* Work required
Reproduce exactly, and nothing but, the lines between the one with "delivery. Today, Our" and the end of the entries, both ends included.

* Extracted entries

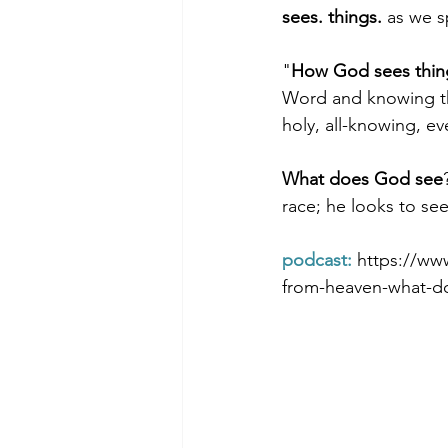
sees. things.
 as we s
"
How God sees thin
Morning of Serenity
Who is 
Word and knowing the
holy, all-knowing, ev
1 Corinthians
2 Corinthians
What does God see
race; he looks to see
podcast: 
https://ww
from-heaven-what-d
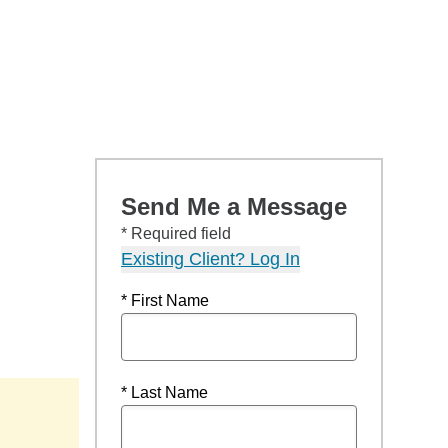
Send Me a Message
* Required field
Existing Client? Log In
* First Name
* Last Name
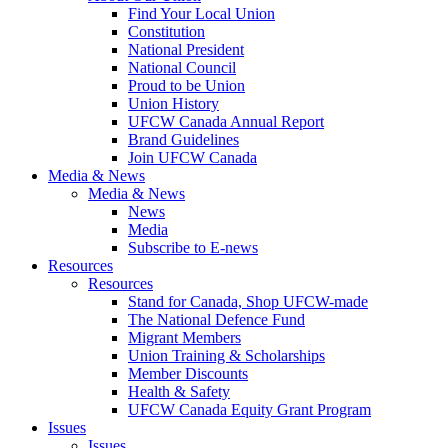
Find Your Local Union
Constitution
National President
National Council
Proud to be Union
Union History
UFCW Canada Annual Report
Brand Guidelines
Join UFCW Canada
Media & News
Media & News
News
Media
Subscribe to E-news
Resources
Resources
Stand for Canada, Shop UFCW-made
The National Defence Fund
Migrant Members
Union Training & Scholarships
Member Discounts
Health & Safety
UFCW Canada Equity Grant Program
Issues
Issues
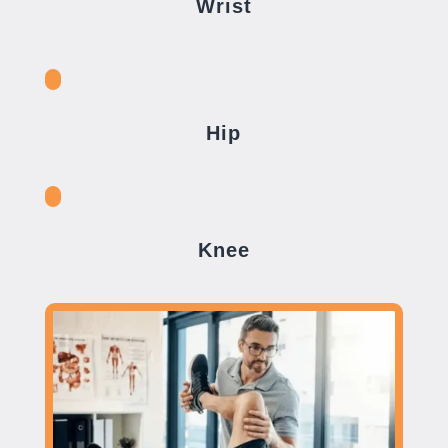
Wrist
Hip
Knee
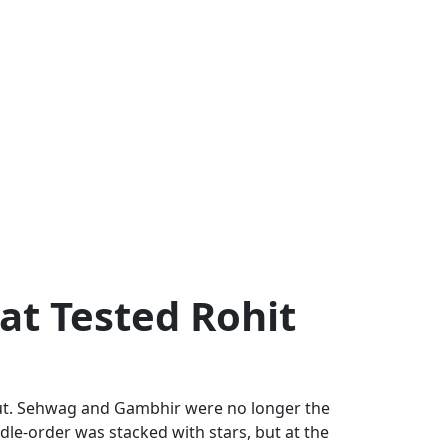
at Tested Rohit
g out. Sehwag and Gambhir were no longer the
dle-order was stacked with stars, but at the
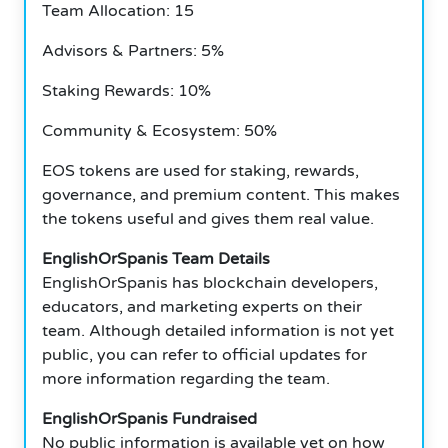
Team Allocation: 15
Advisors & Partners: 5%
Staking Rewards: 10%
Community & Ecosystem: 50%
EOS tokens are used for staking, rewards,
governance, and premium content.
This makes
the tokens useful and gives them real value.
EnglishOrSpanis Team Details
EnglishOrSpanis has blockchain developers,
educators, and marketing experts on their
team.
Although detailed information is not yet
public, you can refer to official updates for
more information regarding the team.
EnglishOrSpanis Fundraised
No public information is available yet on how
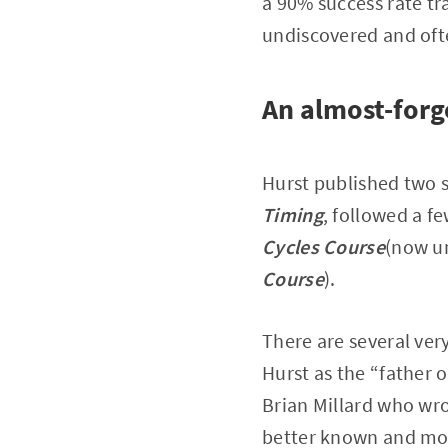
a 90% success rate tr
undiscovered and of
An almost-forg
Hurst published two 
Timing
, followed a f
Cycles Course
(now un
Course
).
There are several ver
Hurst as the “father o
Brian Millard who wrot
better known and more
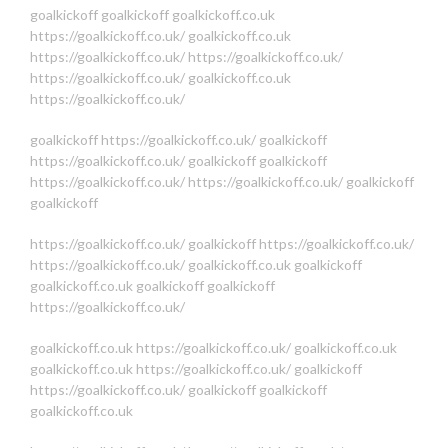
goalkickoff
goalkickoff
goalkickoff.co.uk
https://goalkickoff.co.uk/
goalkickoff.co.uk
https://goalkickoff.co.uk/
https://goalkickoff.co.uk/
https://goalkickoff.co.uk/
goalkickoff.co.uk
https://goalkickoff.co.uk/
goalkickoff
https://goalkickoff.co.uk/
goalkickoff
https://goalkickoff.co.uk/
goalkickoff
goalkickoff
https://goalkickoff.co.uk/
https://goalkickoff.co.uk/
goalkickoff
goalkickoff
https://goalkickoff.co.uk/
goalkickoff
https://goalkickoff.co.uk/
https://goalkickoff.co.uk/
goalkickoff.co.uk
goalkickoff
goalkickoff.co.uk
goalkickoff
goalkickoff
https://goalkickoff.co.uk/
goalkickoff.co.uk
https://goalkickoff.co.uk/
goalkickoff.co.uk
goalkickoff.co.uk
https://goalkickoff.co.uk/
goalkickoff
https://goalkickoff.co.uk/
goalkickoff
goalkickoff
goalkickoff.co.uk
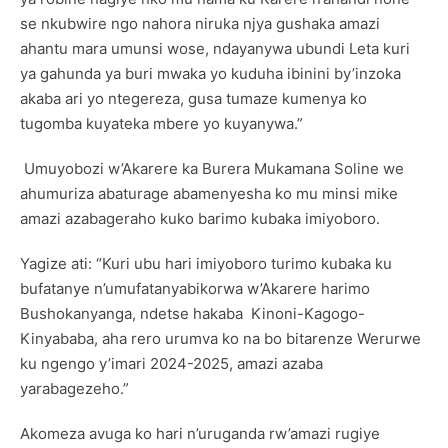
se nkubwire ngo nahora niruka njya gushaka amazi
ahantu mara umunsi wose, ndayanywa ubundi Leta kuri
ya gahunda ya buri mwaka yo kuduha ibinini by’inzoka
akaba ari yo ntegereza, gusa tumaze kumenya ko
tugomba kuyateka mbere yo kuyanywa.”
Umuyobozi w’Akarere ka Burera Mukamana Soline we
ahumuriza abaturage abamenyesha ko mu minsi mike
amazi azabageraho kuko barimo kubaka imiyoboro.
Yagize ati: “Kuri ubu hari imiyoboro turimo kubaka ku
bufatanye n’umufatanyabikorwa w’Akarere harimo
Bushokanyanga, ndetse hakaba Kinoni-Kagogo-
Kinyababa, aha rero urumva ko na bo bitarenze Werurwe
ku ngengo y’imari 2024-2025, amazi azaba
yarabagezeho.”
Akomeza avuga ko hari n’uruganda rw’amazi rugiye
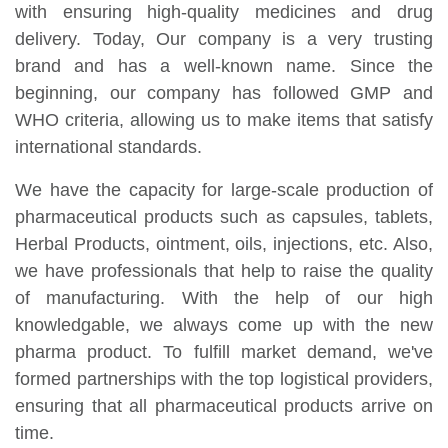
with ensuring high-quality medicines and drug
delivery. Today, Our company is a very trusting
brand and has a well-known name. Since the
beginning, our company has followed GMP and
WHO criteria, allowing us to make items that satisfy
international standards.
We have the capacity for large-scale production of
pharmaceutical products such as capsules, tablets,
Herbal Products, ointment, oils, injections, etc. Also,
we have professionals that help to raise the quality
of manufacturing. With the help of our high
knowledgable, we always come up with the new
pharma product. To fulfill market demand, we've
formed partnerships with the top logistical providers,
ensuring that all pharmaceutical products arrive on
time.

* Expected output
delivery. Today, Our company is a very trusting
brand and has a well-known name. Since the
beginning, our company has followed GMP and
WHO criteria, allowing us to make items that satisfy
international standards.
We have the capacity for large-scale production of
pharmaceutical products such as capsules, tablets,
Herbal Products, ointment, oils, injections, etc. Also,
we have professionals that help to raise the quality
of manufacturing. With the help of our high
knowledgable, we always come up with the new
pharma product. To fulfill market demand, we've
formed partnerships with the top logistical providers,
ensuring that all pharmaceutical products arrive on
time.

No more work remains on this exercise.